Friday, June 12, 2009

Review Time Thursday

On Thursdays I'll review a book or movie that I liked (and maybe even warn you about a few I didn't like). Since it's summertime and the kids are home wanting stuff to do I thought I'd dedicate today to kids' books. As you know Lexie is 6 1/2 (actually it's more like 6 3/4). She LOVES to read and began reading on her own when she was 4. She's read so many differnt kinds of books over the years but this year she's really gotten into chapter books and series. She likes the same ones most little girls her age are into like American Girls, Rainbow Fairies, Junie B. Jones, Judy Moody, and Hannah Montana. However, she has a few other favorites that you might not have heard of.

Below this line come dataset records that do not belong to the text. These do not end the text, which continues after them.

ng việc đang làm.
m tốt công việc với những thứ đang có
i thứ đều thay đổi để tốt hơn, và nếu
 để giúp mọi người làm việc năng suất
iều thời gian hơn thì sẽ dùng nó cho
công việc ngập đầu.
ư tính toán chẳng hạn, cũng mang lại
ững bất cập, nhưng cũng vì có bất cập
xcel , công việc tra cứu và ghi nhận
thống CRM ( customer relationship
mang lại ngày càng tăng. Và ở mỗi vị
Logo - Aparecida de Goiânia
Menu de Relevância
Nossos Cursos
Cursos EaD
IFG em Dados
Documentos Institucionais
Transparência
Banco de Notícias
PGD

Araminta Spookie Books by Angie Sage
There are 5 books in total and they are suggested for children grades 2-4. The School Library Journal published this review: "Araminta Spookie lives in a sprawling haunted house. She spends her days hunting for ghosts, avoiding her cranky Aunt Tabby, and helping her nocturnal Uncle Drac. In the first book, her aunt wants to sell the house and the little girl does all she can to scare away potential buyers. Things turn out better than expected when the ghost-loving Wizzard family shows interest but decides instead to move in with the Spookies. In the second book, Araminta and the Wizzards' daughter find themselves in danger when they try to retrieve a sword from a cave for the house ghost's 500th birthday... Kids who use "weird" as a compliment will delight in the charming details of Araminta's life. Trapdoors and secret passageways get her into forbidden places. Frogs, bats, and ghosts are part of the family..." Amelia Jenkins, Juneau Public Library, AK (Copyright © Reed Business Information, a division of Reed Elsevier Inc. All rights reserved.)

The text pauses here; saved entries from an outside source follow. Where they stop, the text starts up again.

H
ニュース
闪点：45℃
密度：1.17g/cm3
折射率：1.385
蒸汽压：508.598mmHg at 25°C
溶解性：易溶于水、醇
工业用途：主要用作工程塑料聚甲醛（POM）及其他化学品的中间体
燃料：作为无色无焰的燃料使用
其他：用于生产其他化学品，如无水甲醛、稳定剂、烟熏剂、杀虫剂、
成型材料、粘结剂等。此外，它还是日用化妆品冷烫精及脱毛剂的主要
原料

The Frog Princess books by E.D. Baker

There are six books in the series and they're suggested for children grades 4-6. Here's a review by the School Library Journal: "In E.D. Baker's twist on the classic fairy tale (Bloomsbury, 2002), Princess Emeralda has quite an adventure when she kisses a prince-turned-frog and everything goes terribly awry. The book follows her exciting quest, along with the frog prince Eadric, to transform themselves back into their human selves. The text itself is weak, with poor story logic, many fruitless tangents, and excessive detail. However, the dialogue between the perky princess, her valiant but foolish prince, and some of the other odd characters they encounter is often genuinely funny...This romantic comedy and non-violent adventure would appeal to youngsters fond of twisted fairy tales, but some of the jokes and sophisticated vocabulary will be beyond the intended audience." by Jenna Innes, Edmonton Public Library, Alberta, Canada (Copyright © Reed Business Information, a division of Reed Elsevier Inc. All rights reserved. --This text refers to an out of print or unavailable edition of this title.)

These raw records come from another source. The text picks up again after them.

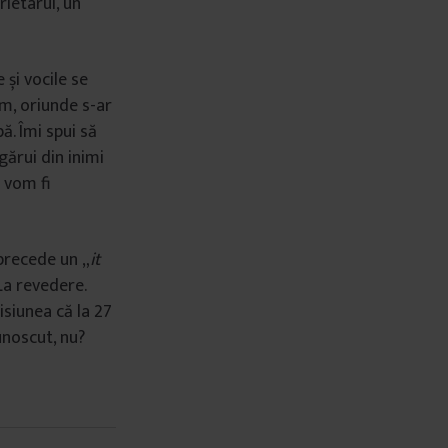
ietarul, un
 și vocile se
m, oriunde s-ar
ă. Îmi spui să
gărui din inimi
 vom fi
 precede un „
it
 La revedere.
isiunea că la 27
unoscut, nu?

The Sisters Grimm books by Michael Buckley

There are 7 books in the series which is suggested from readers Grade 4 to 6. Here's the review from Booklist: "After their parents disappear, sisters Daphne and Sabrina Grimm are placed with a grandmother they have never heard about. Sabrina, the eldest, is highly suspicious; why didn't their parents mention Granny Relda? She grows more concerned once they arrive at Relda's home in the New England town of Ferryport Landing, where Relda serves emerald-green meatballs in rooms lined with books about magic. Then Relda reveals the truth: the Grimms are descended from the famous storytelling brothers, and Ferryport Landing is a magical town, populated with "Everafters," characters straight from fairy tales. After Relda goes missing, it's up to the girls, and their new magical friends, to rescue her and stop a corrupt politician--a well-cast Prince Charming. Buckley's debut novel gets bogged down in labored world building and sometimes stilted prose, but the wild parade of magical folk in the gleefully fractured fairy tales (Snow White teaches school; the Three Little Pigs are policemen) may draw some fans." by Gillian Engberg (Copyright © American Library Association. All rights reserved --This text refers to the Hardcover edition.)

Some of the reviews weren't that glowing, however, I can tell you that Lexie absolutely LOVES all three of these series. Since she's a kid, and I assume the reviewers aren't, I'd encourage you to try these books out. I hope the kids in your life enjoy them as much as Lexie does!